The heparan sulfate proteoglycan (HSPG) glypican-3 mediates commitment of MC3T3-E1 cells toward osteogenesis

Heparan sulfate (HS) sugar chains attached to core proteoglycans (PGs) termed HSPGs mediate an extensive range of cell-extracellular matrix (ECM) and growth factor interactions based upon their sulfation patterns. When compared with non-osteogenic (maintenance media) culture conditions, under established osteogenic culture conditions, MC3T3-E1 cells characteristically increase their osteogenic gene expression profile and switch their dominant fibroblast growth factor receptor (FGFR) from FGFR1 (0.5-fold decrease) to FGFR3 (1.5-fold increase). The change in FGFR expression profile of the osteogenic-committed cultures was reflected by their inability to sustain an FGF-2 stimulus, but respond to BMP-2 at day 14 of culture. The osteogenic cultures decreased their chondroitin and dermatan sulfate PGs (biglycan, decorin, and versican), but increased levels of the HS core protein gene expression, in particular glypican-3. Commitment and progress through osteogenesis is accompanied by changes in FGFR expression, decreased GAG initiation but increased N- and O-sulfation and reduced remodeling of the ECM (decreased heparanase expression) resulting in the production of homogenous (21 kDa) HS chain. With the HSPG glypican-3 expression strongly upregulated in these processes, siRNA was used to knockdown this gene to examine the effect on osteogenic commitment. Reduced glypican-3 abrogated the expression of Runx2, and thus differentiation. The reintroduction of this HSPG into Runx2-null cells allowed osteogenesis to proceed. These results demonstrate the dependence of osteogenesis on specific HS chains, in particular those associated with glypican-3.

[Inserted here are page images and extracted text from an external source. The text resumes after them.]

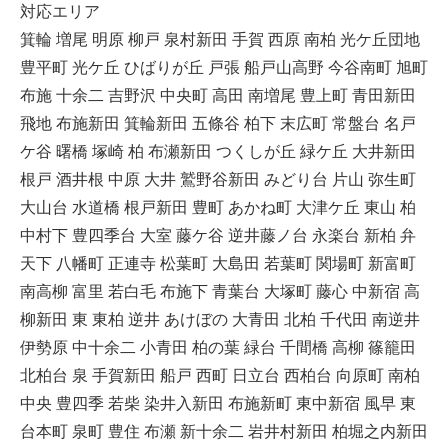
対応エリア
箕輪 増尾 明原 柳戸 泉村新田 手賀 西原 南柏 光ケ丘団地
豊平町 光ケ丘 ひばりが丘 戸張 船戸山高野 今谷南町 旭町
布施 十余二 吉野沢 中央町 高田 南増尾 豊上町 青田新田
飛地 布施新田 箕輪新田 五條谷 柏下 末広町 常盤台 名戸
ケ谷 曙橋 塚崎 柏 布瀬新田 つくしが丘 緑ケ丘 大井新田
根戸 酒井根 中原 大井 鷲野谷新田 みどり台 片山 弥生町
大山台 水道橋 根戸新田 豊町 あかね町 大津ケ丘 東山 柏
中村下 豊四季台 大室 藤ケ谷 逆井藤ノ台 永楽台 新柏 弁
天下 八幡町 正連寺 松葉町 大島田 若葉町 関場町 新富町
南高柳 富里 若白毛 布施下 青葉台 大塚町 藤心 中新宿 高
柳新田 東 東柏 逆井 あけぼの 大青田 北柏 千代田 南逆井
伊勢原 中十余二 小青田 柏の葉 緑台 千間橋 高柳 篠籠田
北柏台 泉 手賀新田 船戸 西町 日立台 西柏台 向原町 南柏
中央 豊四季 若柴 染井入新田 布施新町 東中新宿 風早 東
台本町 泉町 豊住 布瀬 新十余二 岩井村新田 柏堀之内新田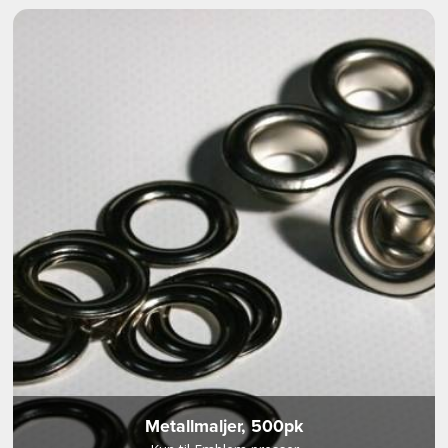
Metallmaljer, 500pk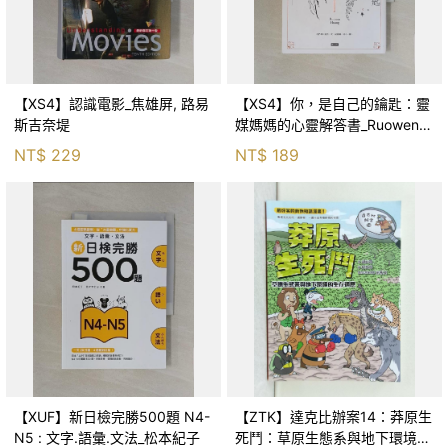
【XS4】認識電影_焦雄屏, 路易
【XS4】你，是自己的鑰匙：靈
斯吉奈堤
媒媽媽的心靈解答書_Ruowen
Huang
NT$
229
NT$
189
【XUF】新日檢完勝500題 N4-
【ZTK】達克比辦案14：莽原生
N5 : 文字.語彙.文法_松本紀子
死鬥：草原生態系與地下環境的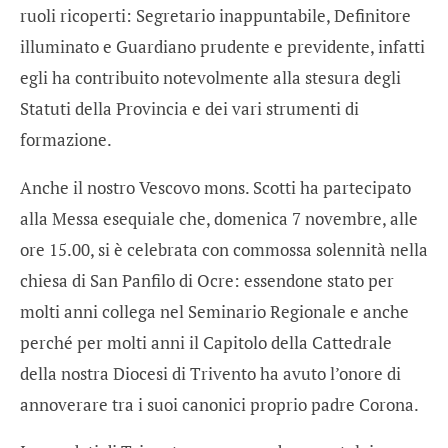
ruoli ricoperti: Segretario inappuntabile, Definitore
illuminato e Guardiano prudente e previdente, infatti
egli ha contribuito notevolmente alla stesura degli
Statuti della Provincia e dei vari strumenti di
formazione.
Anche il nostro Vescovo mons. Scotti ha partecipato
alla Messa esequiale che, domenica 7 novembre, alle
ore 15.00, si è celebrata con commossa solennità nella
chiesa di San Panfilo di Ocre: essendone stato per
molti anni collega nel Seminario Regionale e anche
perché per molti anni il Capitolo della Cattedrale
della nostra Diocesi di Trivento ha avuto l’onore di
annoverare tra i suoi canonici proprio padre Corona.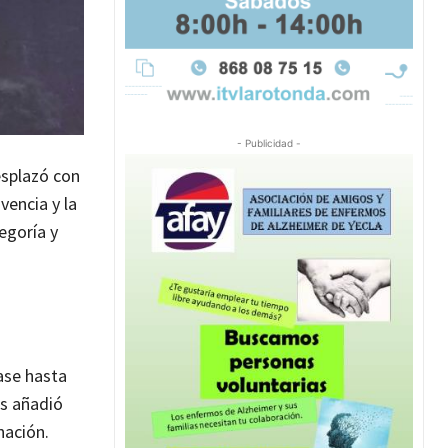
- Publicidad -
esplazó con
vencia y la
egoría y
ase hasta
os añadió
nación.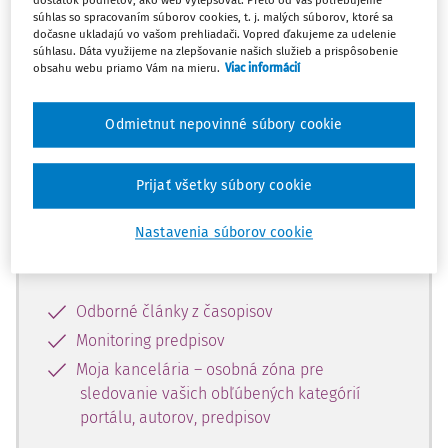
dostatok podnetov, ako web vylepšovať. Preto od Vás potrebujeme
súhlas so spracovaním súborov cookies, t. j. malých súborov, ktoré sa
dočasne ukladajú vo vašom prehliadači. Vopred ďakujeme za udelenie
Celý odborný obsah z tejto oblasti je
súhlasu. Dáta využijeme na zlepšovanie našich služieb a prispôsobenie
obsahu webu priamo Vám na mieru.
Viac informácií
dostupný predplatiteľom portálu.
Odmietnut nepovinné súbory cookie
Odomknite si prístup k odbornému
obsahu a získajte prístup na 10 dní
zdarma, stačí sa len zaregistrovať.
Prijať všetky súbory cookie
Nastavenia súborov cookie
Vďaka registrácii získate prístup aj k
vybranému obsahu:
Odborné články z časopisov
Monitoring predpisov
Moja kancelária – osobná zóna pre
sledovanie vašich obľúbených kategórií
portálu, autorov, predpisov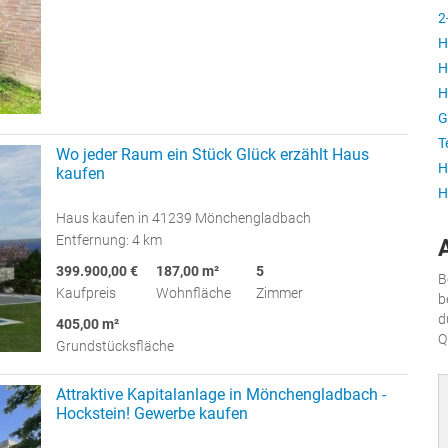
2
H
H
H
G
T
Wo jeder Raum ein Stück Glück erzählt Haus
H
kaufen
H
Haus kaufen in 41239 Mönchengladbach
Entfernung: 4 km
399.900,00 €
187,00 m²
5
B
Kaufpreis
Wohnfläche
Zimmer
b
d
405,00 m²
Q
Grundstücksfläche
Attraktive Kapitalanlage in Mönchengladbach -
Hockstein! Gewerbe kaufen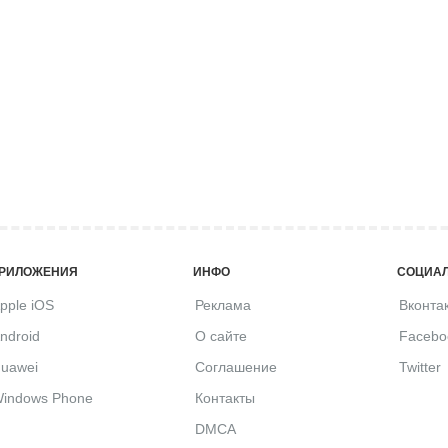
РИЛОЖЕНИЯ
ИНФО
СОЦИАЛ
pple iOS
Реклама
Вконта
ndroid
О сайте
Facebo
uawei
Соглашение
Twitter
indows Phone
Контакты
DMCA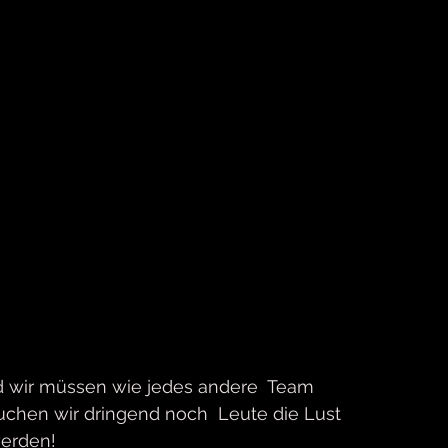
nd wir müssen wie jedes andere  Team 
uchen wir dringend noch  Leute die Lust 
werden!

Synergism between Wnt3a and heparin enhances osteogenesis via a phosphoinositide 3-kinase/Akt/RUNX2 pathway

A new strategy has emerged to improve healing of bone defects using exogenous glycosaminoglycans by increasing the effectiveness of bone-anabolic growth factors. Wnt ligands play an important role in bone formation. However, their functional interactions with heparan sulfate/heparin have only been investigated in non-osseous tissues. Our study now shows that the osteogenic activity of Wnt3a is cooperatively stimulated through physical interactions with exogenous heparin. N-Sulfation and to a lesser extent O-sulfation of heparin contribute to the physical binding and optimal co-stimulation of Wnt3a. Wnt3a-heparin signaling synergistically increases osteoblast differentiation with minimal effects on cell proliferation. Thus, heparin selectively reduces the effective dose of Wnt3a needed to elicit osteogenic, but not mitogenic responses. Mechanistically, Wnt3a-heparin signaling strongly activates the phosphoinositide 3-kinase/Akt pathway and requires the bone-related transcription factor RUNX2 to stimulate alkaline phosphatase activity, which parallels canonical beta-catenin signaling. Collectively, our findings establish the osteo-inductive potential of a heparin-mediated Wnt3a-phosphoinositide 3-kinase/Akt-RUNX2 signaling network and suggest that heparan sulfate supplementation may selectively reduce the therapeutic doses of peptide factors required to promote bone formation.